GOAL OF THE EXERCISE - Using the entries that follow, report how many lines contain the word "this". Only the number is wanted.

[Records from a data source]

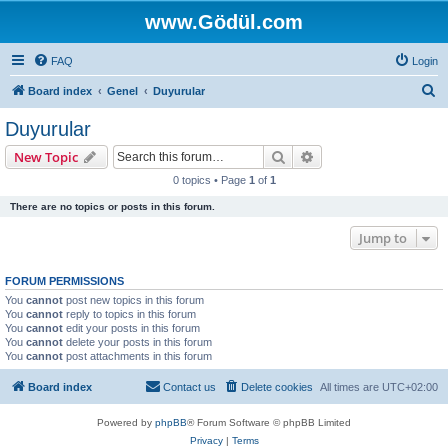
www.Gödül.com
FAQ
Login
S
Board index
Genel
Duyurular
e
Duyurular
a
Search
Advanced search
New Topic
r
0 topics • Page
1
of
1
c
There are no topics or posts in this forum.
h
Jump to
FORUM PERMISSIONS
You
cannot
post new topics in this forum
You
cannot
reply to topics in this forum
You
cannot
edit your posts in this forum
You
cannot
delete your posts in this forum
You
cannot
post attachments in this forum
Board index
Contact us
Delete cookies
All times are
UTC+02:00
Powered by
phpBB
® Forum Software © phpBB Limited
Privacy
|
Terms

...

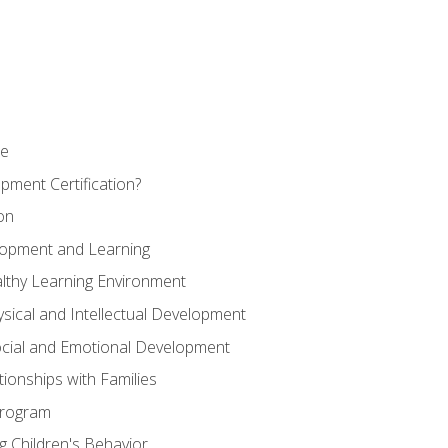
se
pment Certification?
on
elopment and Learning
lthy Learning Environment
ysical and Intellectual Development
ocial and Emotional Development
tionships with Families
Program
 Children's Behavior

* * *

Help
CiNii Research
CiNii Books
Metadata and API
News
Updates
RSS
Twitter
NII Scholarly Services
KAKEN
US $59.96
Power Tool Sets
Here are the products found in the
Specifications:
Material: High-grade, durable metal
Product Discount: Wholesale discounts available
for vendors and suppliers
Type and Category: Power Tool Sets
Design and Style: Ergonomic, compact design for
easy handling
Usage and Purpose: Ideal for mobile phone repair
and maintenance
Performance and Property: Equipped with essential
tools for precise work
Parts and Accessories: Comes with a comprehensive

SOLVED PROBLEM - 6